Потрясение было настолько сильным, что Булл едва смог как следует вырулить, когда дело дошло до парковки. В офис Get Out!он не вошел, а скорее ввалился. Непонятно как спланированный, заставленный перегородками офис, расположившийся на втором этаже ничем не примечательного здания на Грэйз-инн-роуд, приобрел, как показалось Буллу, зловещую ауру. Однако понять, был ли тому причиной его новый вагиноцентричный взгляд или что-то другое, некое напряженное ожидание перемен, когда место как будто предвещает что-то, он не мог.
Так оно и было. Столкнувшись лицом к лицу с издателем в его похожем на аквариум кабинете, Булл был дружелюбно, но без лишних проволочек уволен.
— Мы не собираемся возобновлять спортивную колонку, — сказал издатель. Он потер бровь батистовым платком, смоченным одеколоном собственного производства, хотя температура воздуха едва ли к этому обязывала. — А как ты сам частенько говорил, про эстраду ты писать не нанимался.
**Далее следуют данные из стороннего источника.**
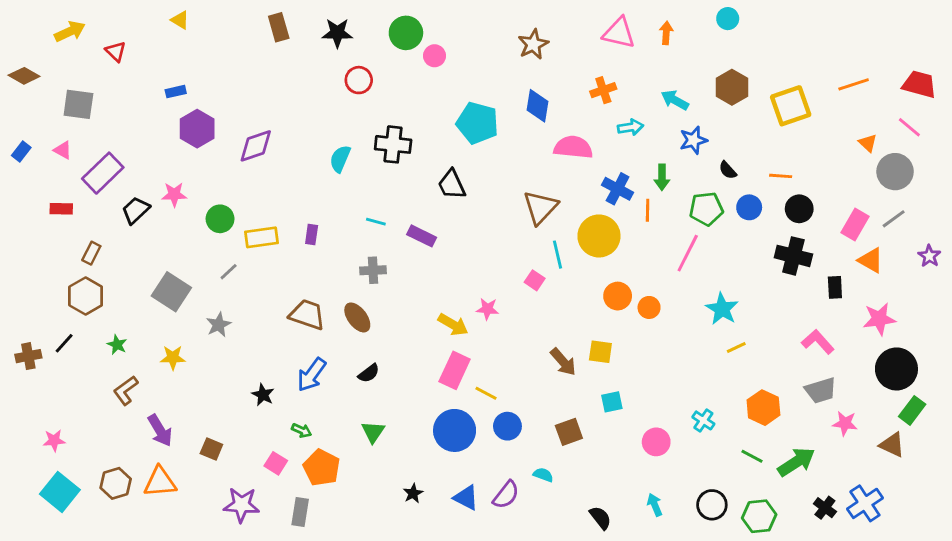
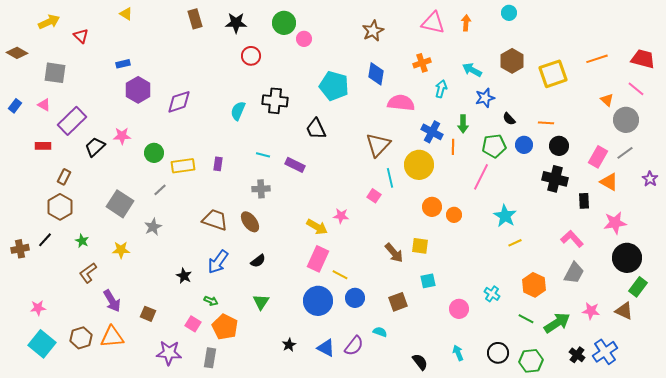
cyan arrow: (630, 127) -> (441, 89), turned -66
gray trapezoid: (821, 390) -> (574, 273), turned -45
pink star: (845, 423) -> (591, 311), moved

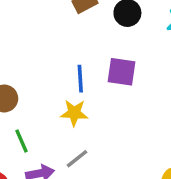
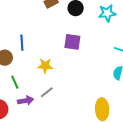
blue line: (80, 79) -> (22, 43), moved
Булл хранил молчание. Он уставился на кожаный шов на подъеме туфли и изо всех сил пытался игнорировать сексуальное содержание этого образа. Издатель думал, что Булл заартачится.
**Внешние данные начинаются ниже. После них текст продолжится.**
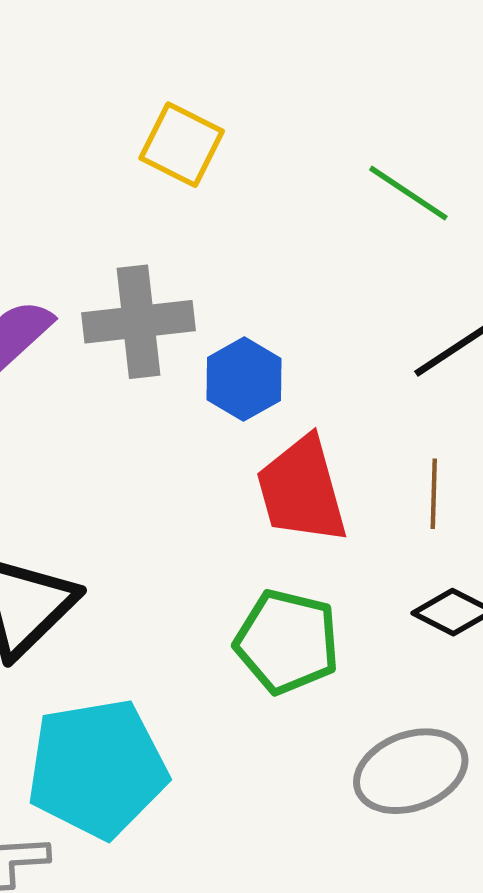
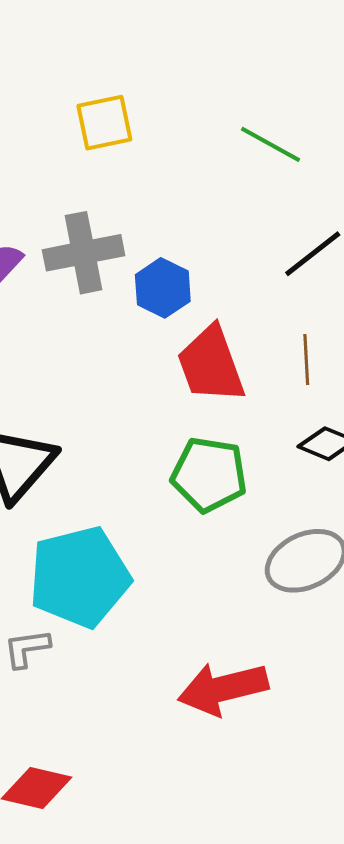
yellow square: (182, 145) -> (104, 123), turned -34

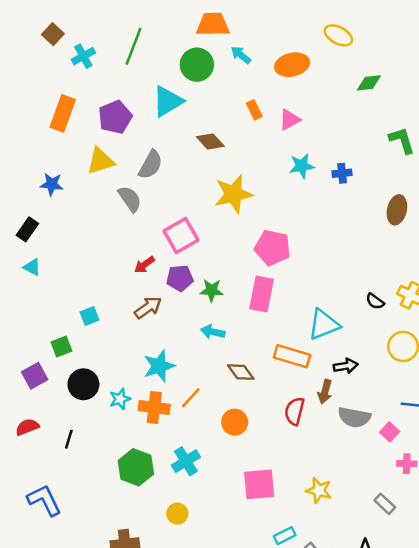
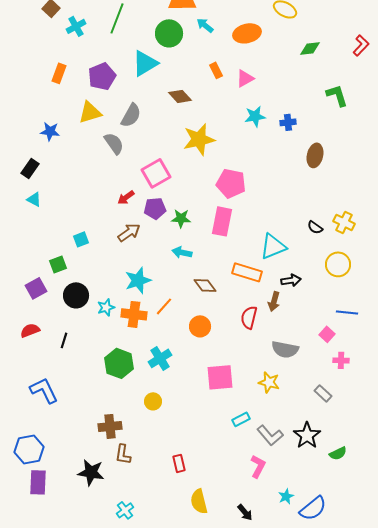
orange rectangle: (63, 113) -> (59, 73), size x0.7
brown ellipse: (397, 210) -> (315, 155), moved
gray semicircle: (354, 417) -> (285, 349), moved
— Ну, конечно, вместо уведомления я выпишу тебе солидное выходное пособие… — Булл продолжал гнуть свою линию — он размышлял над несоответствием будуарного запаха в кабинете рабочей атмосфере, которую издатель пытался поддержать, разложив на огромном столе неровные кипы ни о чем не говорящих обложек и гранок. — Допустим, зарплата за два месяца… — Булл даже не пошевелился. — Ну, ладно, пусть будет за три. Откровенно говоря, это чертовски неплохо, принимая во внимание, что ты не проработал здесь и года.
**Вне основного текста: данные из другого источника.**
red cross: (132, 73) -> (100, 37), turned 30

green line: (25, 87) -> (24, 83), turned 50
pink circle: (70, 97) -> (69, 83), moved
Неожиданно для себя Булл заговорил:
— Не понимаю, как можно вот так взять и вычеркнуть материалы о спорте. В любом городе парки и пустыри в любое время дня и ночи битком набиты людьми, гоняющими мяч в одиночку и между собой…
Издатель уставился на Булла с непростым выражением на лице.
— Послушай, Джон, — в его голосе появились новые нотки, — давай-ка ты пойдешь и освободишь рабочее место. Нам же не нужны сцены, верно?
Пассивный и податливый Булл позволил вытолкать себя из офиса Get Out! Все свои офисные пожитки — несколько выпусков Wisdens, кое-какие бумаги, островной талисман, компьютерные диски — он свалил в картонную коробку. Перед бывшими коллегами ему удалось изобразить полное безразличие. Те, в свою очередь, нашептывали ему: «Не повезло, старина Джон», втайне благодаря Великого Бога Трудоустройства, что на этот раз слили не их.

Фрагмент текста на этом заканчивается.